I spotted this little guy on our backyard fence. We’ve been getting a lot of colorful birds and iguanas lately in our backyard.

Riley’s been obsessed with tea parties. He’s setting one up for the two of us. He insisted on the garden because it had better ambience I guess.

Noe’s morning independent play time with his special box in his alcove.

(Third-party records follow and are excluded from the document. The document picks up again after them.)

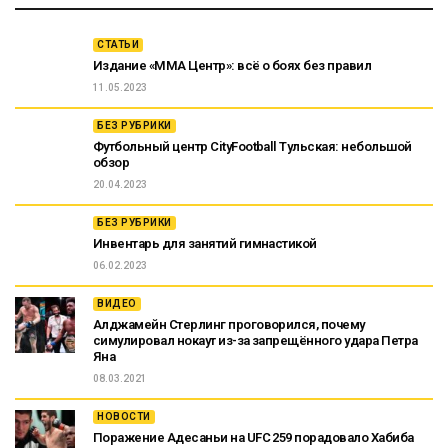
СТАТЬИ
Издание «ММА Центр»: всё о боях без правил
11.05.2023
БЕЗ РУБРИКИ
Футбольный центр CityFootball Тульская: небольшой
обзор
20.04.2023
БЕЗ РУБРИКИ
Инвентарь для занятий гимнастикой
06.02.2023
ВИДЕО
Алджамейн Стерлинг проговорился, почему
симулировал нокаут из-за запрещённого удара Петра
Яна
08.03.2021
НОВОСТИ
Поражение Адесаньи на UFC 259 порадовало Хабиба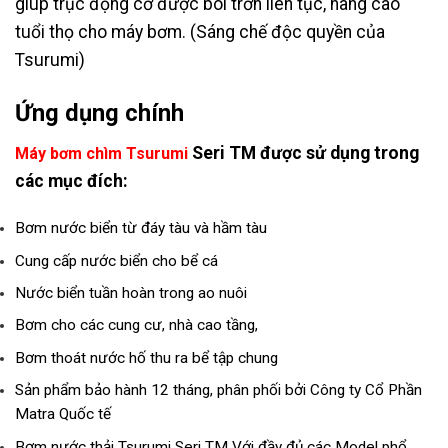
giúp trục động cơ được bôi trơn liên tục, nâng cao
tuổi thọ cho máy bơm. (Sáng chế độc quyền của
Tsurumi)
Ứng dụng chính
Seri TM được sử dụng trong
Máy bơm chìm Tsurumi
các mục đích:
Bơm nước biển từ đáy tàu và hầm tàu
Cung cấp nước biển cho bể cá
Nước biển tuần hoàn trong ao nuôi
Bơm cho các cung cư, nhà cao tầng,
Bơm thoát nước hố thu ra bể tập chung
Sản phẩm bảo hành 12 tháng, phân phối bởi Công ty Cổ Phần
Matra Quốc tế
Bơm nước thải Tsurumi Seri TM Với đầy đủ các Model phổ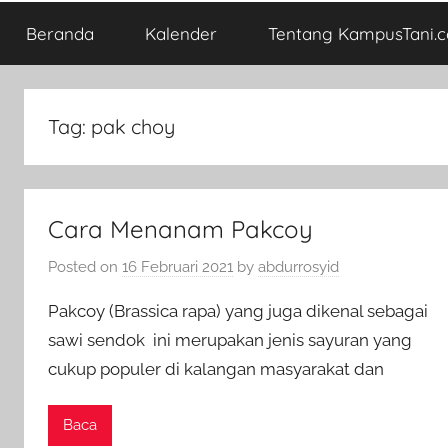
Beranda
Kalender
Tentang KampusTani.
Tag:
pak choy
Cara Menanam Pakcoy
Posted on
16 Februari 2021
by
abdurrosyid
Pakcoy (Brassica rapa) yang juga dikenal sebagai
sawi sendok ini merupakan jenis sayuran yang
cukup populer di kalangan masyarakat dan
Baca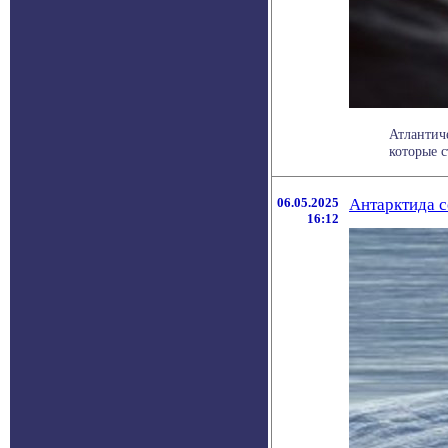
Атлантич
которые ст
06.05.2025
Антарктида с
16:12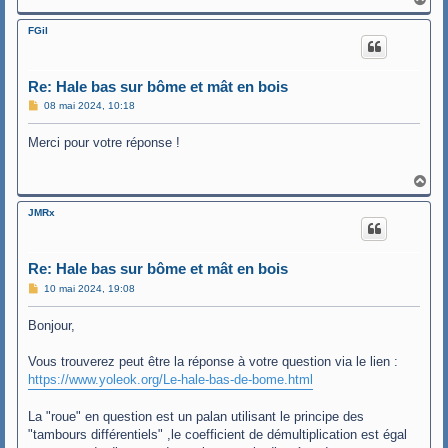
a
u
FGil
t
Re: Hale bas sur bôme et mât en bois
M
08 mai 2024, 10:18
e
s
Merci pour votre réponse !
s
a
g
e
H
a
u
JMRx
t
Re: Hale bas sur bôme et mât en bois
M
10 mai 2024, 19:08
e
s
Bonjour,
s
a
g
Vous trouverez peut être la réponse à votre question via le lien :
e
https://www.yoleok.org/Le-hale-bas-de-bome.html
La "roue" en question est un palan utilisant le principe des
"tambours différentiels" ,le coefficient de démultiplication est égal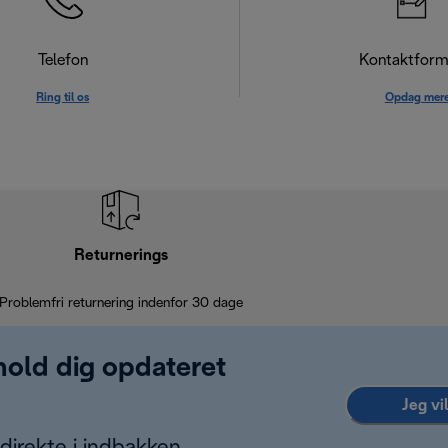
Telefon
Kontaktform
Ring til os
Opdag mer
Returnerings
Problemfri returnering indenfor 30 dage
 hold dig opdateret
Jeg vi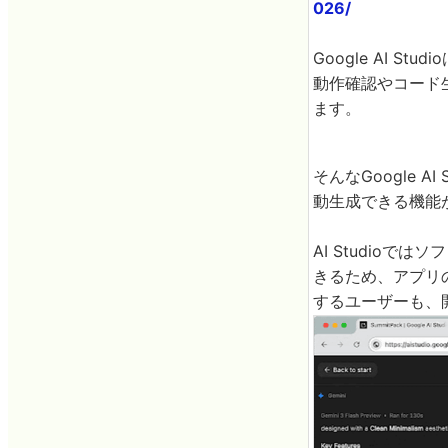
026/
Google AI S
動作確認やコード
ます。
そんなGoogle 
動生成できる機能が2
AI Studio
きるため、アプリ
するユーザーも、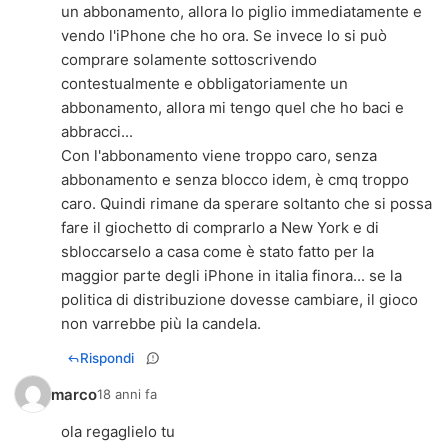
un abbonamento, allora lo piglio immediatamente e
vendo l'iPhone che ho ora. Se invece lo si può
comprare solamente sottoscrivendo
contestualmente e obbligatoriamente un
abbonamento, allora mi tengo quel che ho baci e
abbracci...
Con l'abbonamento viene troppo caro, senza
abbonamento e senza blocco idem, è cmq troppo
caro. Quindi rimane da sperare soltanto che si possa
fare il giochetto di comprarlo a New York e di
sbloccarselo a casa come è stato fatto per la
maggior parte degli iPhone in italia finora... se la
politica di distribuzione dovesse cambiare, il gioco
non varrebbe più la candela.
Rispondi
marco
18 anni fa
ola regaglielo tu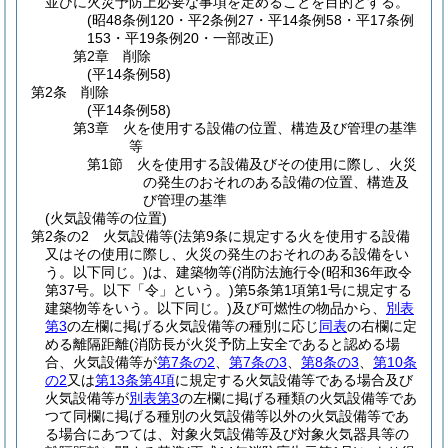
並びに火災予防上必要な事項を定めることを目的とする。
(昭48条例120・平2条例27・平14条例58・平17条例
153・平19条例20・一部改正)
第2章
削除
(平14条例58)
第2条
削除
(平14条例58)
第3章
火を使用する設備の位置、構造及び管理の基準
等
第1節
火を使用する設備及びその使用に際し、火災
の発生のおそれのある設備の位置、構造及
び管理の基準
(火気設備等の位置)
第2条の2
火気設備等
(法第9条に規定する火を使用する設備
又はその使用に際し、火災の発生のおそれのある設備をい
う。以下同じ。)
は、建築物等
(消防法施行令
(昭和36年政令
第37号。以下「令」という。)
第5条第1項第1号に規定する
建築物等をいう。以下同じ。)
及び可燃性の物品から、
別表
第3
の左欄に掲げる火気設備等の種別に応じ
同表
の右欄に定
める離隔距離
(消防長が火災予防上安全であると認める場
合、火気設備等が
第7条の2
、
第7条の3
、
第8条の3
、
第10条
の2
又は
第13条第4項
に規定する火気設備等である場合及び
火気設備等が
別表第3
の左欄に掲げる種類の火気設備等であ
つて同欄に掲げる種別の火気設備等以外の火気設備等であ
る場合にあつては、対象火気設備等及び対象火気器具等の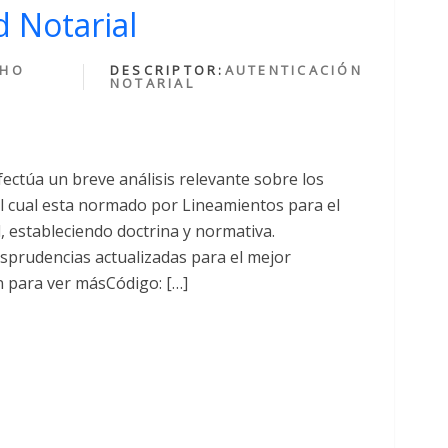
 Notarial
CHO
DESCRIPTOR:
AUTENTICACIÓN
NOTARIAL
fectúa un breve análisis relevante sobre los
cual esta normado por Lineamientos para el
al, estableciendo doctrina y normativa.
sprudencias actualizadas para el mejor
n para ver másCódigo: […]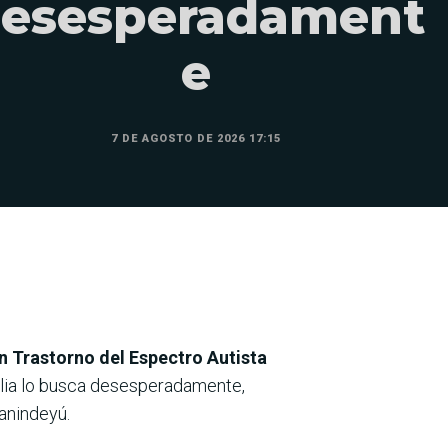
esesperadament
e
7 DE AGOSTO DE 2026 17:15
on Trastorno del Espectro Autista
ilia lo busca desesperadamente,
anindeyú.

Noe’s got the next couple of weeks off for the holidays. This morning, I asked him what he wanted to do together. Without hesitation, he announced that he wanted to go on a big hike. He should know better than to say that to this daddy. Alright Noe, you want a big hike? I think we can arrange that.

Playa Patzcuaro is about 3 miles from where we live, but we were able to take the golf cart to the end of town and start our hike from there.

This particular beach has a ton of debris that has washed ashore. Perfect for Noe to further hone his primitive building skills.

In all, we covered about 4.5 miles with about 200 feet of elevation gain. Not a huge hike by most standards, but one of Noe’s longest to date.

No complaints from the Mister, but he did inform me at one point that he was getting a bit tired walking up a steep hill on the way back. I carried him for about two minutes before he insisted on climbing the remaining portion of the hill and walking the rest of the way back.

When we got back to the golf cart, he was a very proud little hiker. Needless to say, daddy was proud too.

Today’s Noe’s half-birthday, so we thought we’d do something special to mark the occasion. We left Riley with a sitter and took Noe on a special outing for a rare treat: Gelato.

I’m pretty sure this was Noe’s first time having an entire “ice cream” for himself. The moment was not lost on him.

Christmas is just around the corner, which of course in our house means we’ve been crazy busy buying and wrapping gifts, decorating the house, and searching for the perfect Christmas Tree.

Whoo. Mission accomplished!

1 thought on “Holiday High Season”

  1. So happy to see this in my inbox!! Love hearing about your adventures–and seeingt he pictures of your family!